**INPUT MATERIAL**
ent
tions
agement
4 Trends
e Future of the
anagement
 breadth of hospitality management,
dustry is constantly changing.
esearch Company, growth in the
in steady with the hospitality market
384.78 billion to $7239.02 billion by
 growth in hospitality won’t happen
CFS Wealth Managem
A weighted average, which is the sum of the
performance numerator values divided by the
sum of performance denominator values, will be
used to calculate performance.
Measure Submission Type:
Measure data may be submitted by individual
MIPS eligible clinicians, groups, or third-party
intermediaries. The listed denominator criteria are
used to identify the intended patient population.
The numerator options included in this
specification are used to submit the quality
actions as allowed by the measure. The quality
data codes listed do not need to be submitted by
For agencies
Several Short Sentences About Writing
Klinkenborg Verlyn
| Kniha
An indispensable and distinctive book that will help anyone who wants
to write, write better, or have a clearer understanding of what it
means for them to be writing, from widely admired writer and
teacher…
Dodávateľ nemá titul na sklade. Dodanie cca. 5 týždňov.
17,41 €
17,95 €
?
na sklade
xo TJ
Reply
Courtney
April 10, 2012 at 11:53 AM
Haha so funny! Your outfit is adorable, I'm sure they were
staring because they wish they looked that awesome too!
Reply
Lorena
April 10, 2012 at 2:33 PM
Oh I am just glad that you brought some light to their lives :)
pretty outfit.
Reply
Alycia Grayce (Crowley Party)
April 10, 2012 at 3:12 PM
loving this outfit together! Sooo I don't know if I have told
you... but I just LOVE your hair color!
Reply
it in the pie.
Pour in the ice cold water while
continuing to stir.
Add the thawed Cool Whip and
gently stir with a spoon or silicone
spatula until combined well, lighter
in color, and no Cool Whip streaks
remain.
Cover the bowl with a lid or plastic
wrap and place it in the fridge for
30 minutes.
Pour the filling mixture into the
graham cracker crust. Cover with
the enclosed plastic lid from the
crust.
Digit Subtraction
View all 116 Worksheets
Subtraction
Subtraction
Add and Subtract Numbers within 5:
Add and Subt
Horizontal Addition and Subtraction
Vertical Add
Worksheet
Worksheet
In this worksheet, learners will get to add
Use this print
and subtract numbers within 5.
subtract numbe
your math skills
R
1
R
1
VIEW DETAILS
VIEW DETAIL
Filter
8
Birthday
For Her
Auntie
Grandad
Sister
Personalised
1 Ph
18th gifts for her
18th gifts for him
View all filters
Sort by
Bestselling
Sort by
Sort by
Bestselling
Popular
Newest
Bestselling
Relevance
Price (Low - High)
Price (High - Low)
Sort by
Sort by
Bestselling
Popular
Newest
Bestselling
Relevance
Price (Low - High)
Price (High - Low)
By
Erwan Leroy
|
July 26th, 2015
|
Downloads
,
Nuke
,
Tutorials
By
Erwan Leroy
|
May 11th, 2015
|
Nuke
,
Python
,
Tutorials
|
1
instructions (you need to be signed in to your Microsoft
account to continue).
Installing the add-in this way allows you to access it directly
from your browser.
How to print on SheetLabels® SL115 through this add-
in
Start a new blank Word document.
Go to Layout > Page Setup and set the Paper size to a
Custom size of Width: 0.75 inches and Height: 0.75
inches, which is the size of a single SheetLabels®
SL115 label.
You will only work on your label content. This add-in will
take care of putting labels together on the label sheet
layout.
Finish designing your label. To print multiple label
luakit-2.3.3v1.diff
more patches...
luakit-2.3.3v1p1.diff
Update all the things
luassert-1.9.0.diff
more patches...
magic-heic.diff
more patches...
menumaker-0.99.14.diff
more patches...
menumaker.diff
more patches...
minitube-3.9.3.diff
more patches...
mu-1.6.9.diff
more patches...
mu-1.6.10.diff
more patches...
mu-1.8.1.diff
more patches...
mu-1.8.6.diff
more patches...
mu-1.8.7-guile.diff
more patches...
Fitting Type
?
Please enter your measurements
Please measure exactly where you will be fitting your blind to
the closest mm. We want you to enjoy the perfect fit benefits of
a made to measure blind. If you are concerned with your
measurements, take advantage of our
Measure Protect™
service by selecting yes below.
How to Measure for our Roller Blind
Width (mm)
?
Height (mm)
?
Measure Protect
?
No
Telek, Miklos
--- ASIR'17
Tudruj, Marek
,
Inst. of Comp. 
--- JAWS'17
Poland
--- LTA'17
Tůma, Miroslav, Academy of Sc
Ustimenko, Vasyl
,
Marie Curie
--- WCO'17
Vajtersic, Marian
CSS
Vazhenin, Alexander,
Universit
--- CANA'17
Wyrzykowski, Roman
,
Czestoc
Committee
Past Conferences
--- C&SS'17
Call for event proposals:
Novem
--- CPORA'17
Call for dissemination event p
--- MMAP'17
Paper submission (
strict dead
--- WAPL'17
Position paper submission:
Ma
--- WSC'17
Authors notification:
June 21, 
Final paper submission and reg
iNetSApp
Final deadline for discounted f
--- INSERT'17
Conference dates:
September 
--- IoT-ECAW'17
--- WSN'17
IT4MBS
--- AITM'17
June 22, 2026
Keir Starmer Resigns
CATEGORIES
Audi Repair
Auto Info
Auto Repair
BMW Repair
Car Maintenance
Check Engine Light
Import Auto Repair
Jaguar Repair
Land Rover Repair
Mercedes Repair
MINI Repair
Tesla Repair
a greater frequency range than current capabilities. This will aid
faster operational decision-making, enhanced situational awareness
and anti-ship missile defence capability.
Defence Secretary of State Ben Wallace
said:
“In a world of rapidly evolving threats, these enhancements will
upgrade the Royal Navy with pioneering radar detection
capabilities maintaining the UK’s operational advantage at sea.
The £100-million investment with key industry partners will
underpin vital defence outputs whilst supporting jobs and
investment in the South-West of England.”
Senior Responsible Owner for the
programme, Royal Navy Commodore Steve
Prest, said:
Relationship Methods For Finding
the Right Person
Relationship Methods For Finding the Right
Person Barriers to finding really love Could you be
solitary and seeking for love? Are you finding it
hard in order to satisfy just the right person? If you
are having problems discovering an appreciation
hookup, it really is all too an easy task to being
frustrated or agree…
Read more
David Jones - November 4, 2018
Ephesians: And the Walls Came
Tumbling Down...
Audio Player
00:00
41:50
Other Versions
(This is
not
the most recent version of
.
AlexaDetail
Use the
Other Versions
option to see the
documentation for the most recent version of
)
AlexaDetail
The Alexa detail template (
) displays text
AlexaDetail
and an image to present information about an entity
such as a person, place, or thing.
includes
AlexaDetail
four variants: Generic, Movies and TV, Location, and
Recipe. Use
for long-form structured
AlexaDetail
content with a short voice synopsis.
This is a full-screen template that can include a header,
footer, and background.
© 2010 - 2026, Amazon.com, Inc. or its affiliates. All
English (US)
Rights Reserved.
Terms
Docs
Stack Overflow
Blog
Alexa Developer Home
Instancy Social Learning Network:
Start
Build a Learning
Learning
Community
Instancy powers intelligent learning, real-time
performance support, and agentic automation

**EXERCISE BRIEF**
Lines in the material above that include the string "Relationship" should be listed.

**RESPONSE TO THE EXERCISE**
Relationship Methods For Finding
Relationship Methods For Finding the Right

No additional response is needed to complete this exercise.